Through the last line of the entries, please copy every line exactly, starting with the one that contains "debilidades elementales específicas de cada".

- [Records supplied]
----

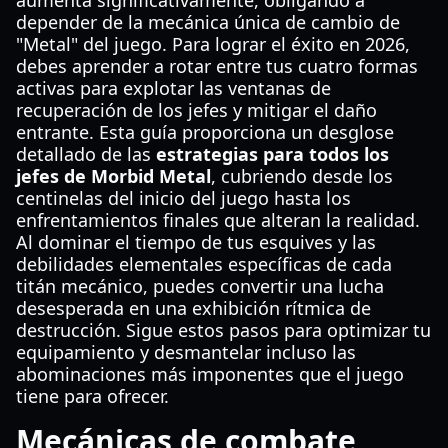
aumenta significativamente, obligando a
depender de la mecánica única de cambio de
"Metal" del juego. Para lograr el éxito en 2026,
debes aprender a rotar entre tus cuatro formas
activas para explotar las ventanas de
recuperación de los jefes y mitigar el daño
entrante. Esta guía proporciona un desglose
detallado de las
estrategias para todos los
jefes de Morbid Metal
, cubriendo desde los
centinelas del inicio del juego hasta los
enfrentamientos finales que alteran la realidad.
Al dominar el tiempo de tus esquives y las
debilidades elementales específicas de cada
titán mecánico, puedes convertir una lucha
desesperada en una exhibición rítmica de
destrucción. Sigue estos pasos para optimizar tu
equipamiento y desmantelar incluso las
abominaciones más imponentes que el juego
tiene para ofrecer.
Mecánicas de combate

----

- [The answer]
debilidades elementales específicas de cada
titán mecánico, puedes convertir una lucha
desesperada en una exhibición rítmica de
destrucción. Sigue estos pasos para optimizar tu
equipamiento y desmantelar incluso las
abominaciones más imponentes que el juego
tiene para ofrecer.
Mecánicas de combate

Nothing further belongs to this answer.